We experience the world as something highly material and objective and not an abstract illusion. I've already talked about qualia – the sensory, emotional and cognitive experience of everything we imagine.

Qualia accompany all abstractions in our minds, I have said. All physical experiences originate in mental conceptions. Spirit and matter meet in qualia. To understand qualia is to realise that this apparent contradiction does not exist. That is a mainstay of the theory.

In this chapter, we approach an explanation of how the world can appear as it does and, at the same time, have its origins in an idealistic, abstract reality – which comes first.
Everything that exists – the «one» that everything can be traced back to and is – I have chosen to call the Experiencer.

The existence of this one is, in my opinion, a necessary, indisputable fact.

That is our axiom.

The Experiencer is something immaterial, a spirit.

But what does that mean?

In Norwegian, the word ånd (spirit) comes from the Norse ǫnd, whose original meaning was breath.

In ancient Greece – in Homer's writing, for example – this breath of life was originally used about what a living person has as opposed to a dead person. The breath of life is thus also what we call soul1.

In English, the word spirit2 is defined as «an animating or vital principle held to give life to physical organisms», and also «a supernatural being or essence» in the sense soul.

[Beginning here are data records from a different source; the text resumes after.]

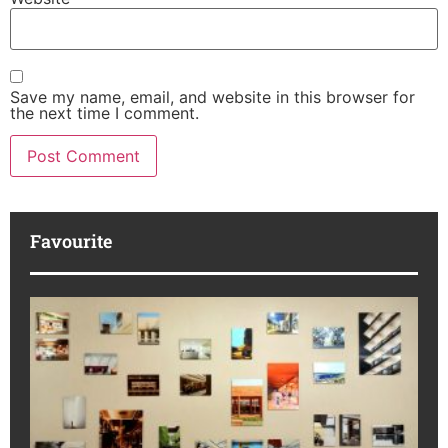
Save my name, email, and website in this browser for
the next time I comment.
Favourite
M
R
da
ba
Ka
No
di
to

Soul3 is again defined as «the immaterial essence, animating principle, or actuating cause of an individual life» and also «the spiritual principle embodied in human beings, all rational and spiritual beings, or the universe».

The existence of spirit, and that the spirit is the «breath» that gives dead matter life, is thus a mainstay in Western culture and philosophy, not to mention in Eastern thinking and all natural religions.

In Japanese Shintoism, for instance, everything is animated; the Spirit is in everything, both that which is apparently dead and, of course, in everything alive.

We find the same thing with the Maori, the Aborigines, the indigenous people of America, the Sami in the Nordic countries, and so on.

The spirit is the essence of everything.

The main view among the Greeks, however, was dualistic.

They believed in body and soul as separate categories: Spirit and matter.

Dualism has created considerable confusion in understanding the world but is still the dominant view among researchers and most people.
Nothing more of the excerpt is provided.